Take the line containing "Segment **left lung upper lobe**." and all lines after it to the end of the records, and output them exactly.
(Input data)
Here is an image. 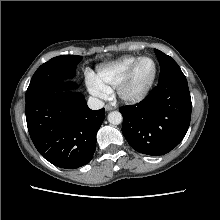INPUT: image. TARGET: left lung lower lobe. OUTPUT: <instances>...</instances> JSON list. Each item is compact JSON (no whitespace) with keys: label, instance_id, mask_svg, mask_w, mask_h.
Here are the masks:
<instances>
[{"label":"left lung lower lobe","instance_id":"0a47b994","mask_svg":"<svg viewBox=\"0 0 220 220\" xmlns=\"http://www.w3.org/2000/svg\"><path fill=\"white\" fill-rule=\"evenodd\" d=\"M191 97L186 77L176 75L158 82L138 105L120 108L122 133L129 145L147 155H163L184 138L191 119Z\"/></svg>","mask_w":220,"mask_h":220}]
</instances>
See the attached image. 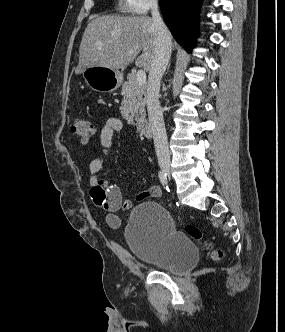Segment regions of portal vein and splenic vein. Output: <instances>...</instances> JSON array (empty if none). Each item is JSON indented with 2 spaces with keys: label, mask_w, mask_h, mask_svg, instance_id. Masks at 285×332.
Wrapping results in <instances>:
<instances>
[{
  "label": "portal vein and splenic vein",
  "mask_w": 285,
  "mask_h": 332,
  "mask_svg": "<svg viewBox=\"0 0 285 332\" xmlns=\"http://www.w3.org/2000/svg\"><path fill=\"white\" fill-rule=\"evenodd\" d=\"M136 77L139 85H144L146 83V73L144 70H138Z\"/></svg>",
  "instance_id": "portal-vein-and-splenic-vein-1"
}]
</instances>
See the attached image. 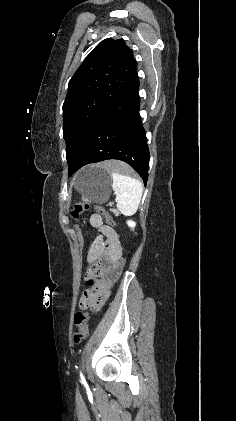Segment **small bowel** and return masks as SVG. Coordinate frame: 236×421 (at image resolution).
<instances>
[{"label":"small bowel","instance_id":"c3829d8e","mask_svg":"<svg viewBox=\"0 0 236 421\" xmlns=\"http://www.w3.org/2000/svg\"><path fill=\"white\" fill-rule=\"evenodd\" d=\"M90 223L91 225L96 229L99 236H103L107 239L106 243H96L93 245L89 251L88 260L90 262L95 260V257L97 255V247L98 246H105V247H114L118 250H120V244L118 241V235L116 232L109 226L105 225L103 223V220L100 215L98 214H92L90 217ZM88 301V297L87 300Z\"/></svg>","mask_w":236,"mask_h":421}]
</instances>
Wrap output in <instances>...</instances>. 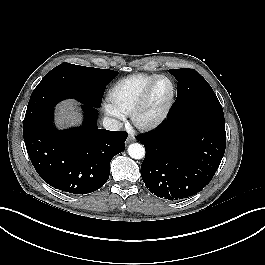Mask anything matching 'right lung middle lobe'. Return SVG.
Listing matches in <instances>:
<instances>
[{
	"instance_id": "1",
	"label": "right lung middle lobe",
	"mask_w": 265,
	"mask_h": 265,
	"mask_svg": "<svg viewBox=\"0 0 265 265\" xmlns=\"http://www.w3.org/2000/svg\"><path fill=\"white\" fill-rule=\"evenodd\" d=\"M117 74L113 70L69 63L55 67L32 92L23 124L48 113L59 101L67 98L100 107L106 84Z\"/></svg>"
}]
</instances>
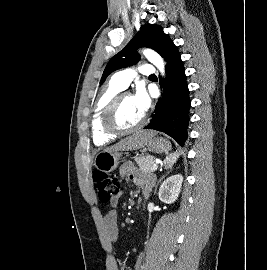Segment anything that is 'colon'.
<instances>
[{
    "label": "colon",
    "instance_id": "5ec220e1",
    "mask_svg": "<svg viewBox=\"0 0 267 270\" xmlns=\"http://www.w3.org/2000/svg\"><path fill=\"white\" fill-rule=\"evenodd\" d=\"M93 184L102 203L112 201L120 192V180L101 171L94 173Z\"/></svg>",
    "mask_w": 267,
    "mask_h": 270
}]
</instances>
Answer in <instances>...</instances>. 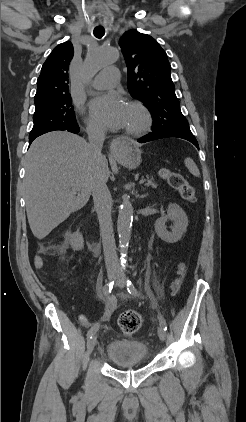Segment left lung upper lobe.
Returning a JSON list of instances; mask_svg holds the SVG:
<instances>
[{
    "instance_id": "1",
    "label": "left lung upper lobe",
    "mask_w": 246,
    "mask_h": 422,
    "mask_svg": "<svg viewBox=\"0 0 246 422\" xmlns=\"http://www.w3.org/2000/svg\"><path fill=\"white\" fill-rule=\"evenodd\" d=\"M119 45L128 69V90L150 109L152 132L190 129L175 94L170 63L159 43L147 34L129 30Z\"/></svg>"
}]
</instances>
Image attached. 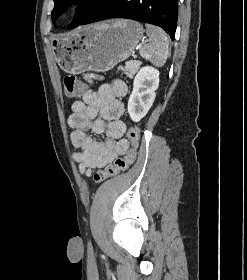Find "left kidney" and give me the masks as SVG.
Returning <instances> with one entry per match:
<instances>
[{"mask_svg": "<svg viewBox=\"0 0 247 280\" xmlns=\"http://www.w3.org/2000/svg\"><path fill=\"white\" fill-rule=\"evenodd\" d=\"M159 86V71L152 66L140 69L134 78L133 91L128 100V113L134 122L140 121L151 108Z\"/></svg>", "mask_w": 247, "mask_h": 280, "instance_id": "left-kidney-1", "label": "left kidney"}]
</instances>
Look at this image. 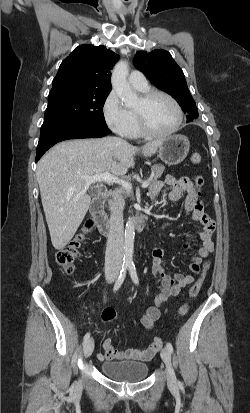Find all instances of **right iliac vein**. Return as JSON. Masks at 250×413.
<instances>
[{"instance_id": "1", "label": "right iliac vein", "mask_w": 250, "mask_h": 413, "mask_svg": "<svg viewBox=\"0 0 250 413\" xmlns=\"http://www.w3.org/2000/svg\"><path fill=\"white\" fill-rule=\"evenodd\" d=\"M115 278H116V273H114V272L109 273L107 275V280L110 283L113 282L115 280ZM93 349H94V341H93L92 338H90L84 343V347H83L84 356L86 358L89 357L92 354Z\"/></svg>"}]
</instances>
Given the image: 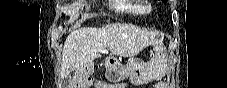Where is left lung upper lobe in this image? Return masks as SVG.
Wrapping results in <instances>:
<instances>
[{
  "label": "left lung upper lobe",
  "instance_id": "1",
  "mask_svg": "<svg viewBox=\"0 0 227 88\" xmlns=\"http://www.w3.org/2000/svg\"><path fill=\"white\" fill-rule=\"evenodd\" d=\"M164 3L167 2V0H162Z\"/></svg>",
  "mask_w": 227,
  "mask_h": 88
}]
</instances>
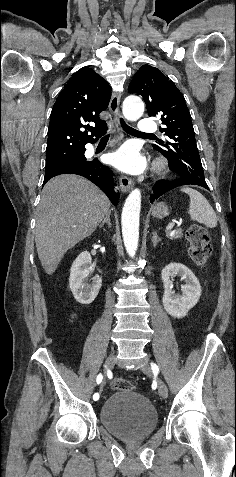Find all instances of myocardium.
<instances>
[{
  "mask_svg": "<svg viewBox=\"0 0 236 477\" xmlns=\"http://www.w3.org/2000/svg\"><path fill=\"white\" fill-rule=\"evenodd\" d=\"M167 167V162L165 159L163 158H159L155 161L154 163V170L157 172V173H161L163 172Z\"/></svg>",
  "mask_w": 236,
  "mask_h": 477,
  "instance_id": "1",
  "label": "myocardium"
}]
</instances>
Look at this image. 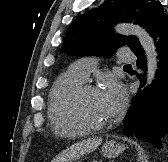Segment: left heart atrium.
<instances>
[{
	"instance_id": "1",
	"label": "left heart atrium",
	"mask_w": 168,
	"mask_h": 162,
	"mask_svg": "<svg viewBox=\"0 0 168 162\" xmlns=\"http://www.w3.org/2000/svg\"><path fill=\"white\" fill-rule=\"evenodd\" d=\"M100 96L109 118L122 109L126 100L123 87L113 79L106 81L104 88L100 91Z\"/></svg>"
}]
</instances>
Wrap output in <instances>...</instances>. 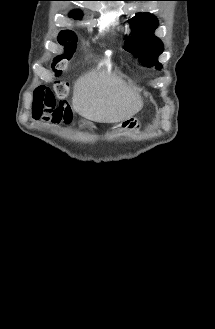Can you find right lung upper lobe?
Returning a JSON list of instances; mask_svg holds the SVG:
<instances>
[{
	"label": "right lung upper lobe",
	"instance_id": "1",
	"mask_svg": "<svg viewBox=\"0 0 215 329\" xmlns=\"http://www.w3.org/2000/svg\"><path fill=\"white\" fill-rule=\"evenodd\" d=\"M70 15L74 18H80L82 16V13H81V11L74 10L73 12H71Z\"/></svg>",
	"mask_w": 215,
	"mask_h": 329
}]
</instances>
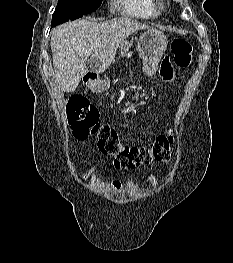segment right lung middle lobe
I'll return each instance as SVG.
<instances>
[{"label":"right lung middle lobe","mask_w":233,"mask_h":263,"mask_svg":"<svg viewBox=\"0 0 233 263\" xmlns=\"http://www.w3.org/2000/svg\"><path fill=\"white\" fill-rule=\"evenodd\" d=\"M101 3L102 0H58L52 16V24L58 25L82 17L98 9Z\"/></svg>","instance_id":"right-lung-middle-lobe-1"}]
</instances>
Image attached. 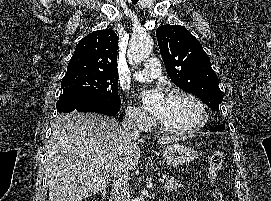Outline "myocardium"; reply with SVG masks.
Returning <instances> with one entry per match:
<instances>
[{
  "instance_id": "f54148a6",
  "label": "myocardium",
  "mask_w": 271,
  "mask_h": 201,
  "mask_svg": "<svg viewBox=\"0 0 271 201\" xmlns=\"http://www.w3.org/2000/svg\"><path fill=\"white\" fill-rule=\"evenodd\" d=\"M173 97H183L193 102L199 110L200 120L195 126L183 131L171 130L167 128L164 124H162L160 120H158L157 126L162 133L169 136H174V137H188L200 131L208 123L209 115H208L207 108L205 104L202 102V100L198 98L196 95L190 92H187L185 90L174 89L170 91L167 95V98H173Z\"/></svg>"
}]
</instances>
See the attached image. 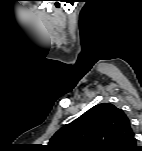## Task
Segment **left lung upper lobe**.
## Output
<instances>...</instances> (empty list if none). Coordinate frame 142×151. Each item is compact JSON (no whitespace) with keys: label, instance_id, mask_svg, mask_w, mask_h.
(End Input data)
Answer space:
Segment **left lung upper lobe**.
## Output
<instances>...</instances> (empty list if none). Coordinate frame 142×151. Each item is compact JSON (no whitespace) with keys: label, instance_id, mask_svg, mask_w, mask_h.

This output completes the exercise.